Examinemo-nos. Que nesse exame não sejam encontrados resquícios do funesto exclusivismo que ensopou de sangue as páginas da História a começar do derramado pelos erros teológicos do grande reformador francês.

A pergunta do mancebo rico sobre quais seriam os mandamentos cuja observância tornaria o homem digno da entrada no Reino, responde Jesus, taxativamente, com seis mandamentos: “Não mateis, não furtes, não adulteres, não mintas (face negativa), honra teus pais, e amarás o teu próximo como a ti mesmo (face positiva). É o desdobramento daquele outro mandamento, dirigido às multidões: “Fazei aos homens o que quereis que eles voa façam, porque esta é a lei e os profetas.” “Amai, pois, a vossos inimigos; fazei bem e emprestai, sem daí esperar nada, e tereis muito avultada recompensa, e sereis filhos do Altíssimo.”

Sim. A paternidade de Deus exclui terminantemente ritos e cerimônias: exige a atuação constante do amor na prática do bem, O amor ensinado e exemplificado pelo Mestre não pode demarcar fronteiras em seus domínios. “Nisto conhecerão que sois meus discípulos: se vos amardes uns aos outros.”

Que a voz de “Quem veio, não para condenar, mas para salvar o mundo”, nos desperte a consciência, a fim de que atendamos a objeção que nos é feita hoje:  
Falta-te ainda uma coisa”. Esta condição foi apresentada, não somente ao mancebo transviado, mas a todos os que lhe conheceram a história.
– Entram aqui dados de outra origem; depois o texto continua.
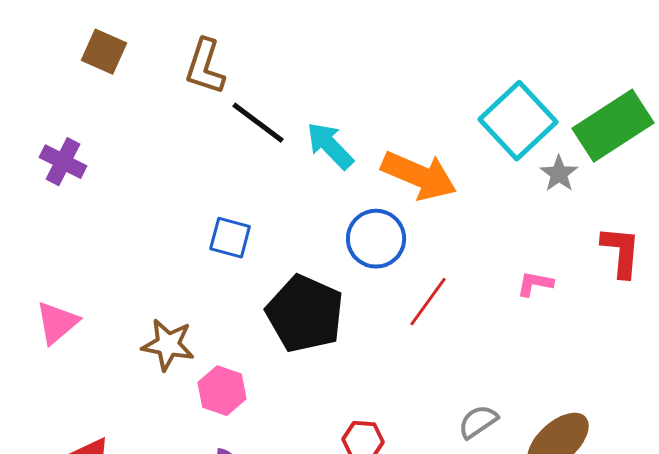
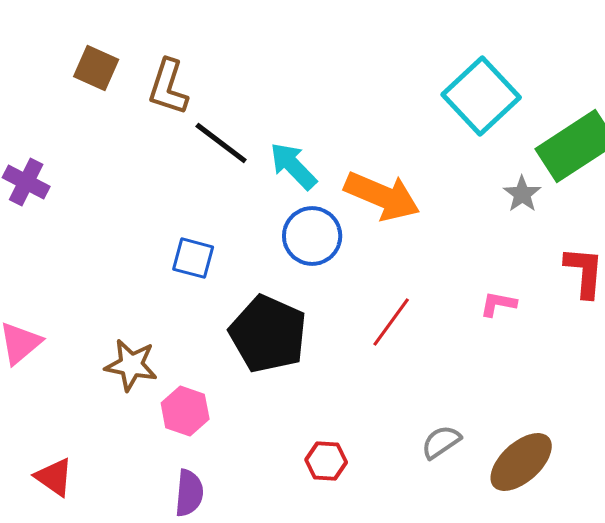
brown square: (104, 52) -> (96, 68), moved
cyan square: (518, 121) -> (481, 96), moved
blue circle: (376, 239) -> (312, 236), moved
“A Religião é antes sentimento que conhecimento. Nenhum homem é condenado por não saber, mas sim por deixar de sentir, porque o livro da sabedoria é um livro geralmente fechado, mas o livro do sentimento é um livro universalmente aberto. Não é dado a todos possuir os segredos da ciência, mas sim as doçuras do sentimento, cujos tesouros estão à vista de todas as criaturas, espalhados no universo pela mão da misericordiosa Providência. O sentimento é tudo e por isso ele está ao alcance de todos. O sentimento é o amor e o amor é a lei. O amor cobre e multidão dos pecados, porque é a chama que purifica e o bálsamo que consola.” São palavras que se dissolvem suavemente em nossa alma, num caldeamento cuja temperatura é medida pelo sentimento de fraternidade e de solidariedade desejado pelo Mestre.

“O galardão anda comigo para recompensar a cada um, segundo as suas obras”. Aquilo que o homem semear, isso também colherá.”